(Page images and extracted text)
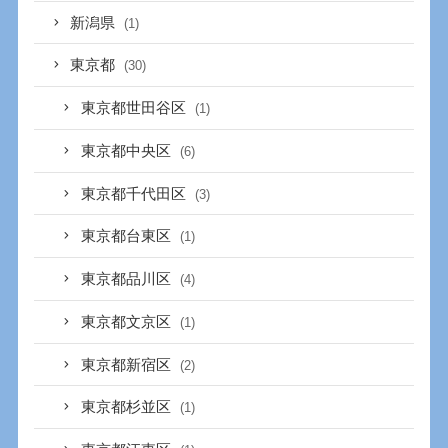
新潟県
(1)
東京都
(30)
東京都世田谷区
(1)
東京都中央区
(6)
東京都千代田区
(3)
東京都台東区
(1)
東京都品川区
(4)
東京都文京区
(1)
東京都新宿区
(2)
東京都杉並区
(1)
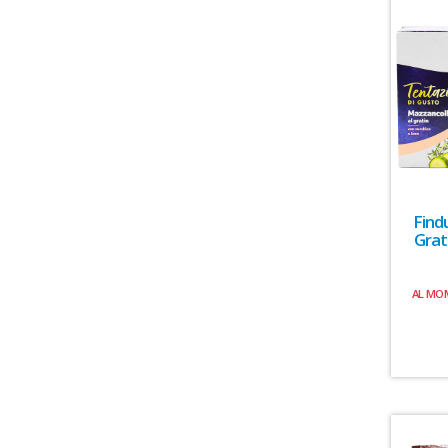
Find
Grat
AL MO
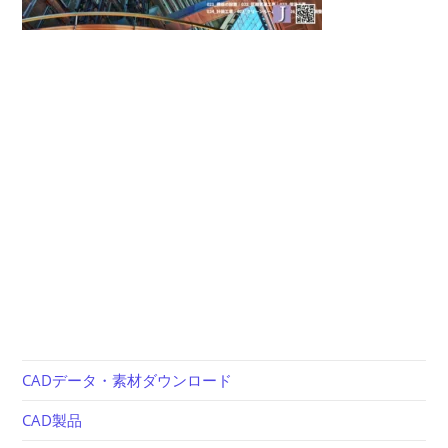
CADデータ・素材ダウンロード
CAD製品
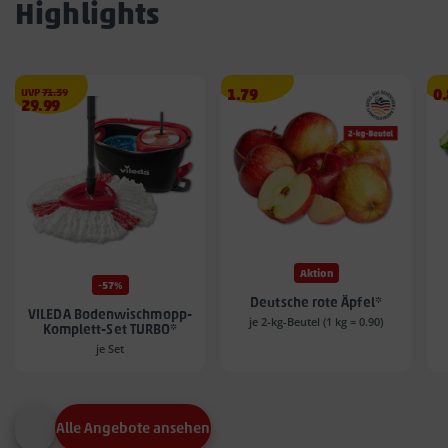
Highlights
€
Angebotspreis
A
UVP
71.39
1.79
0
Angebotspreis
29.99
1.79
0.
29.99
€
€
€
Aktion
-57%
Deutsche rote Äpfel*
VILEDA Bodenwischmopp-
je 2-kg-Beutel (1 kg = 0.90)
Komplett-Set TURBO*
je Set
Alle Angebote ansehen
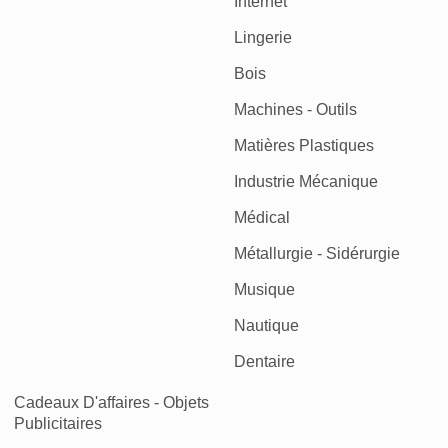
Internet
Lingerie
Bois
Machines - Outils
Matières Plastiques
Industrie Mécanique
Médical
Métallurgie - Sidérurgie
Musique
Nautique
Dentaire
Cadeaux D'affaires - Objets
Publicitaires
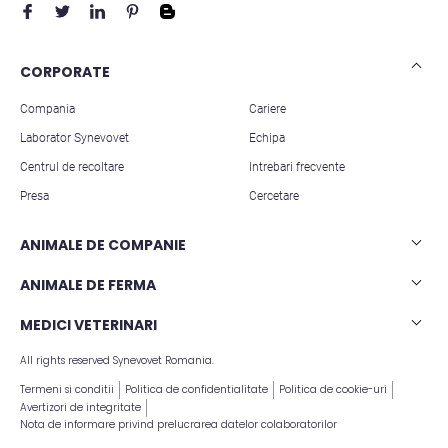
CORPORATE
Compania
Cariere
Laborator Synevovet
Echipa
Centrul de recoltare
Intrebari frecvente
Presa
Cercetare
ANIMALE DE COMPANIE
Analize caini
ANIMALE DE FERMA
Analize pisici
Analize rumegatoare mari
MEDICI VETERINARI
Analize animale exotice
Analize rumegatoare mici
All rights reserved Synevovet Romania.
Articole stiintifice
Analize suine
Termeni si conditii
Politica de confidentialitate
Politica de cookie-uri
Avertizori de integritate
Nota de informare privind prelucrarea datelor colaboratorilor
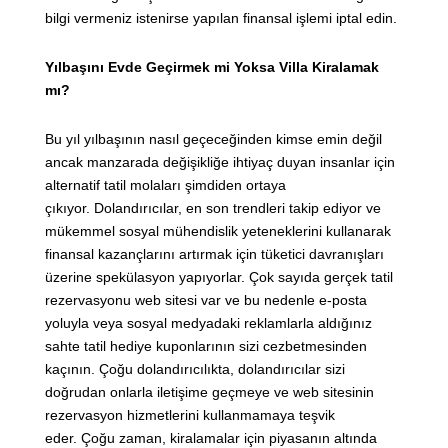
bilgi vermeniz istenirse yapılan finansal işlemi iptal edin.
Yılbaşını Evde Geçirmek mi Yoksa Villa Kiralamak
mı?
Bu yıl yılbaşının nasıl geçeceğinden kimse emin değil
ancak manzarada değişikliğe ihtiyaç duyan insanlar için
alternatif tatil molaları şimdiden ortaya
çıkıyor. Dolandırıcılar, en son trendleri takip ediyor ve
mükemmel sosyal mühendislik yeteneklerini kullanarak
finansal kazançlarını artırmak için tüketici davranışları
üzerine spekülasyon yapıyorlar. Çok sayıda gerçek tatil
rezervasyonu web sitesi var ve bu nedenle e-posta
yoluyla veya sosyal medyadaki reklamlarla aldığınız
sahte tatil hediye kuponlarının sizi cezbetmesinden
kaçının. Çoğu dolandırıcılıkta, dolandırıcılar sizi
doğrudan onlarla iletişime geçmeye ve web sitesinin
rezervasyon hizmetlerini kullanmamaya teşvik
eder. Çoğu zaman, kiralamalar için piyasanın altında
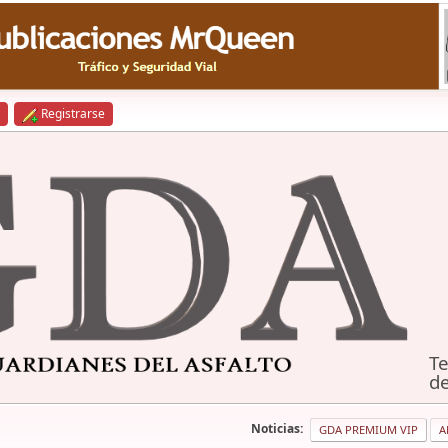
Registrarse
Te
de
Noticias:
GDA PREMIUM VIP
A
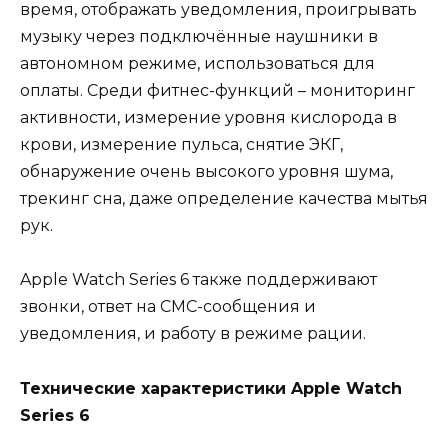
время, отображать уведомления, проигрывать
музыку через подключённые наушники в
автономном режиме, использоваться для
оплаты. Среди фитнес-функций – мониторинг
активности, измерение уровня кислорода в
крови, измерение пульса, снятие ЭКГ,
обнаружение очень высокого уровня шума,
трекинг сна, даже определение качества мытья
рук.
Apple Watch Series 6 также поддерживают
звонки, ответ на СМС-сообщения и
уведомления, и работу в режиме рации.
Технические характеристики Apple Watch
Series 6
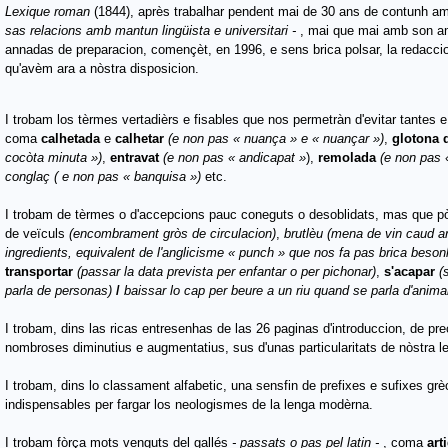
Lexique roman
(1844), après
trabalhar pendent mai de 30 ans de contunh 
sas relacions amb mantun lingüista e universitari -
, mai que mai amb son am
annadas de preparacion, començèt, en 1996, e sens brica
polsar, la redaccio
qu'avèm ara a nòstra
disposicion.
I trobam los tèrmes vertadièrs e fisables que nos permetràn d'evitar tantes
coma
calhetada
e
calhetar
(e non pas « nuança » e « nuançar »)
,
glotona 
cocòta minuta »)
,
entravat
(e non pas « andicapat »
),
remolada
(e non pas 
conglaç ( e non pas « banquisa »)
etc.
I trobam de tèrmes o d'accepcions pauc coneguts o desoblidats, mas que pòd
de veïculs
(encombrament gròs de circulacion)
,
brutlèu (mena de vin caud ar
ingredients, equivalent de l'anglicisme « punch » que nos fa pas brica beson
transportar
(passar la data prevista per enfantar o per pichonar)
,
s'acapar
(
parla de personas)
/
baissar lo cap per beure a un riu quand se parla d'anima
I trobam, dins las ricas entresenhas de las 26 paginas d'introduccion, de pr
nombroses diminutius e augmentatius, sus d'unas particularitats de nòstra l
I trobam, dins lo classament alfabetic, una sensfin de prefixes e sufixes grè
indispensables per fargar los neologismes de la lenga modèrna.
I trobam fòrça mots venguts del gallés
- passats o pas pel latin -
, coma
art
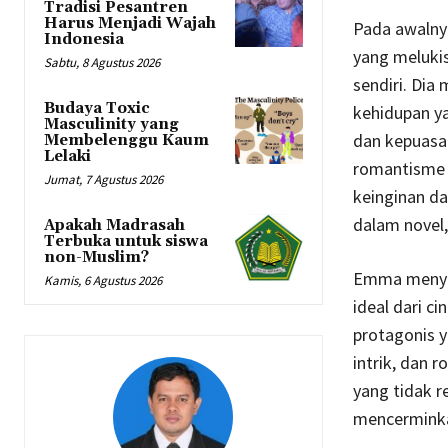
Tradisi Pesantren
Harus Menjadi Wajah
Pada awalnya
Indonesia
yang melukis
Sabtu, 8 Agustus 2026
sendiri. Dia
Budaya Toxic
kehidupan y
Masculinity yang
dan kepuasa
Membelenggu Kaum
Lelaki
romantisme 
Jumat, 7 Agustus 2026
keinginan da
dalam novel
Apakah Madrasah
Terbuka untuk siswa
non-Muslim?
Emma menyuk
Kamis, 6 Agustus 2026
ideal dari c
protagonis y
intrik, dan
yang tidak r
mencerminka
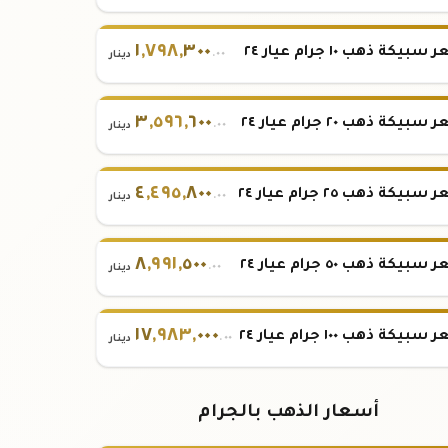
١
,
٧٩٨
,
٣٠٠
بيكة ذهب ١٠ جرام عيار ٢٤
.٠٠
دينار
٣
,
٥٩٦
,
٦٠٠
بيكة ذهب ٢٠ جرام عيار ٢٤
.٠٠
دينار
٤
,
٤٩٥
,
٨٠٠
بيكة ذهب ٢٥ جرام عيار ٢٤
.٠٠
دينار
٨
,
٩٩١
,
٥٠٠
بيكة ذهب ٥٠ جرام عيار ٢٤
.٠٠
دينار
١٧
,
٩٨٣
,
٠٠٠
بيكة ذهب ١٠٠ جرام عيار ٢٤
.٠٠
دينار
أسعار الذهب بالجرام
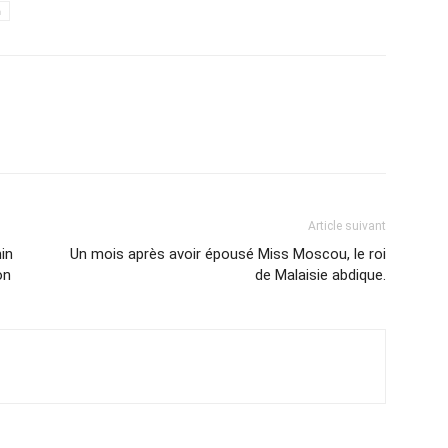
h
Article suivant
min
Un mois après avoir épousé Miss Moscou, le roi
on
de Malaisie abdique.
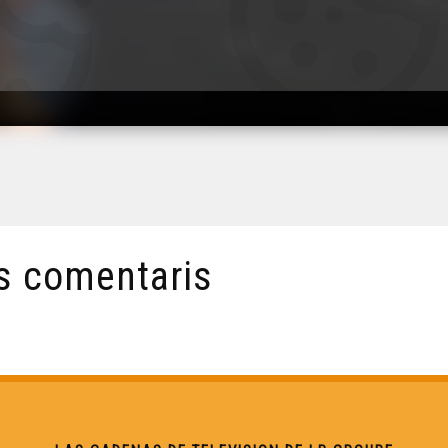
s comentaris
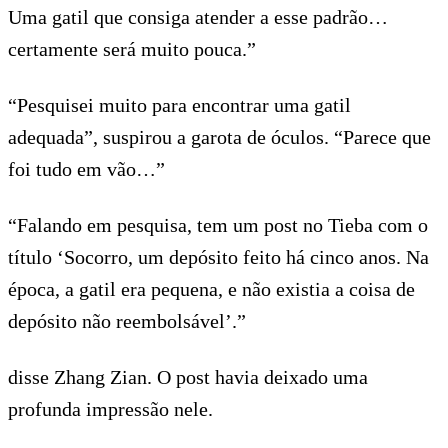
Uma gatil que consiga atender a esse padrão…
certamente será muito pouca.”
“Pesquisei muito para encontrar uma gatil
adequada”, suspirou a garota de óculos. “Parece que
foi tudo em vão…”
“Falando em pesquisa, tem um post no Tieba com o
título ‘Socorro, um depósito feito há cinco anos. Na
época, a gatil era pequena, e não existia a coisa de
depósito não reembolsável’.”
disse Zhang Zian. O post havia deixado uma
profunda impressão nele.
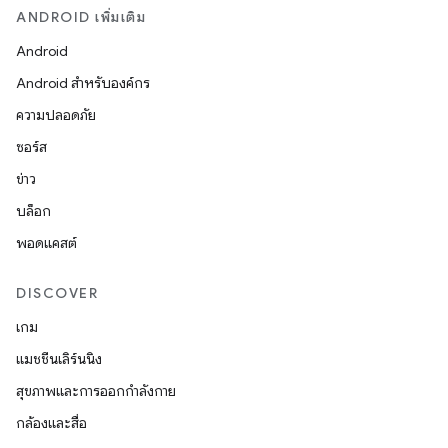
ANDROID เพิ่มเติม
Android
Android สำหรับองค์กร
ความปลอดภัย
ซอร์ส
ข่าว
บล็อก
พอดแคสต์
DISCOVER
เกม
แมชชีนเลิร์นนิง
สุขภาพและการออกกำลังกาย
กล้องและสื่อ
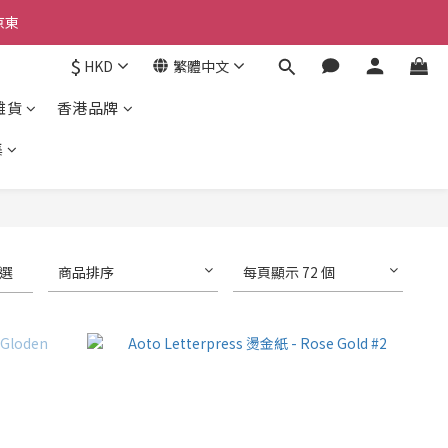
京東
京東
$
HKD
繁體中文
雜貨
香港品牌
京東
集
選
商品排序
每頁顯示 72 個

- [PROBLEM STATEMENT]:
Write out the records once more, exactly as they stand, with no images.

- [REPLY]:
新潟県
(1)
東京都
(30)
東京都世田谷区
(1)
東京都中央区
(6)
東京都千代田区
(3)
東京都台東区
(1)
東京都品川区
(4)
東京都文京区
(1)
東京都新宿区
(2)
東京都杉並区
(1)
Find
Grat
AL MO
CADデータ・素材ダウンロード
CAD製品
Highlights
€
Angebotspreis
A
UVP
71.39
1.79
0
Angebotspreis
29.99
1.79
0.
29.99
€
€
€
Aktion
-57%
Deutsche rote Äpfel*
VILEDA Bodenwischmopp-
je 2-kg-Beutel (1 kg = 0.90)
Komplett-Set TURBO*
je Set
Alle Angebote ansehen
Internet
Lingerie
Bois
Machines - Outils
Matières Plastiques
Industrie Mécanique
Médical
Métallurgie - Sidérurgie
Musique
Nautique
Dentaire
Cadeaux D'affaires - Objets
Publicitaires
CORPORATE
Compania
Cariere
Laborator Synevovet
Echipa
Centrul de recoltare
Intrebari frecvente
Presa
Cercetare
ANIMALE DE COMPANIE
Analize caini
ANIMALE DE FERMA
Analize pisici
Analize rumegatoare mari
MEDICI VETERINARI
Analize animale exotice
Analize rumegatoare mici
All rights reserved Synevovet Romania.
Articole stiintifice
Analize suine
Termeni si conditii
Politica de confidentialitate
Politica de cookie-uri
Avertizori de integritate
Nota de informare privind prelucrarea datelor colaboratorilor
bilgi vermeniz istenirse yapılan finansal işlemi iptal edin.
Yılbaşını Evde Geçirmek mi Yoksa Villa Kiralamak
mı?
Bu yıl yılbaşının nasıl geçeceğinden kimse emin değil
ancak manzarada değişikliğe ihtiyaç duyan insanlar için
alternatif tatil molaları şimdiden ortaya
çıkıyor. Dolandırıcılar, en son trendleri takip ediyor ve
mükemmel sosyal mühendislik yeteneklerini kullanarak
finansal kazançlarını artırmak için tüketici davranışları
üzerine spekülasyon yapıyorlar. Çok sayıda gerçek tatil
rezervasyonu web sitesi var ve bu nedenle e-posta
yoluyla veya sosyal medyadaki reklamlarla aldığınız
sahte tatil hediye kuponlarının sizi cezbetmesinden
kaçının. Çoğu dolandırıcılıkta, dolandırıcılar sizi
doğrudan onlarla iletişime geçmeye ve web sitesinin
rezervasyon hizmetlerini kullanmamaya teşvik
eder. Çoğu zaman, kiralamalar için piyasanın altında
Registrarse
Te
de
Noticias:
GDA PREMIUM VIP
A
время, отображать уведомления, проигрывать
музыку через подключённые наушники в
автономном режиме, использоваться для
оплаты. Среди фитнес-функций – мониторинг
активности, измерение уровня кислорода в
крови, измерение пульса, снятие ЭКГ,
обнаружение очень высокого уровня шума,
трекинг сна, даже определение качества мытья
рук.
Apple Watch Series 6 также поддерживают
звонки, ответ на СМС-сообщения и
уведомления, и работу в режиме рации.
Технические характеристики Apple Watch
Series 6
Lexique roman
(1844), après
trabalhar pendent mai de 30 ans de contunh 
sas relacions amb mantun lingüista e universitari -
, mai que mai amb son am
annadas de preparacion, començèt, en 1996, e sens brica
polsar, la redaccio
qu'avèm ara a nòstra
disposicion.
I trobam los tèrmes vertadièrs e fisables que nos permetràn d'evitar tantes
coma
calhetada
e
calhetar
(e non pas « nuança » e « nuançar »)
,
glotona 
cocòta minuta »)
,
entravat
(e non pas « andicapat »
),
remolada
(e non pas 
conglaç ( e non pas « banquisa »)
etc.
I trobam de tèrmes o d'accepcions pauc coneguts o desoblidats, mas que pòd
de veïculs
(encombrament gròs de circulacion)
,
brutlèu (mena de vin caud ar
ingredients, equivalent de l'anglicisme « punch » que nos fa pas brica beson
transportar
(passar la data prevista per enfantar o per pichonar)
,
s'acapar
(
parla de personas)
/
baissar lo cap per beure a un riu quand se parla d'anima
I trobam, dins las ricas entresenhas de las 26 paginas d'introduccion, de pr
nombroses diminutius e augmentatius, sus d'unas particularitats de nòstra l
I trobam, dins lo classament alfabetic, una sensfin de prefixes e sufixes grè
indispensables per fargar los neologismes de la lenga modèrna.
I trobam fòrça mots venguts del gallés
- passats o pas pel latin -
, coma
art
Tradisi Pesantren
Harus Menjadi Wajah
Pada awalnya
Indonesia
yang melukis
Sabtu, 8 Agustus 2026
sendiri. Dia
Budaya Toxic
kehidupan y
Masculinity yang
dan kepuasa
Membelenggu Kaum
Lelaki
romantisme 
Jumat, 7 Agustus 2026
keinginan da
dalam novel
Apakah Madrasah
Terbuka untuk siswa
non-Muslim?
Emma menyuk
Kamis, 6 Agustus 2026
ideal dari c
protagonis y
intrik, dan
yang tidak r
mencerminka
١
,
٧٩٨
,
٣٠٠
بيكة ذهب ١٠ جرام عيار ٢٤
.٠٠
دينار
٣
,
٥٩٦
,
٦٠٠
بيكة ذهب ٢٠ جرام عيار ٢٤
.٠٠
دينار
٤
,
٤٩٥
,
٨٠٠
بيكة ذهب ٢٥ جرام عيار ٢٤
.٠٠
دينار
٨
,
٩٩١
,
٥٠٠
بيكة ذهب ٥٠ جرام عيار ٢٤
.٠٠
دينار
١٧
,
٩٨٣
,
٠٠٠
بيكة ذهب ١٠٠ جرام عيار ٢٤
.٠٠
دينار
أسعار الذهب بالجرام
h
Article suivant
min
Un mois après avoir épousé Miss Moscou, le roi
on
de Malaisie abdique.
s comentaris
Uma gatil que consiga atender a esse padrão…
certamente será muito pouca.”
“Pesquisei muito para encontrar uma gatil
adequada”, suspirou a garota de óculos. “Parece que
foi tudo em vão…”
“Falando em pesquisa, tem um post no Tieba com o
título ‘Socorro, um depósito feito há cinco anos. Na
época, a gatil era pequena, e não existia a coisa de
depósito não reembolsável’.”
disse Zhang Zian. O post havia deixado uma
profunda impressão nele.
ANDROID เพิ่มเติม
Android
Android สำหรับองค์กร
ความปลอดภัย
ซอร์ส
ข่าว
บล็อก
พอดแคสต์
DISCOVER
เกม
แมชชีนเลิร์นนิง
สุขภาพและการออกกำลังกาย
กล้องและสื่อ
京東
京東
$
HKD
繁體中文
雜貨
香港品牌
京東
集
選
商品排序
每頁顯示 72 個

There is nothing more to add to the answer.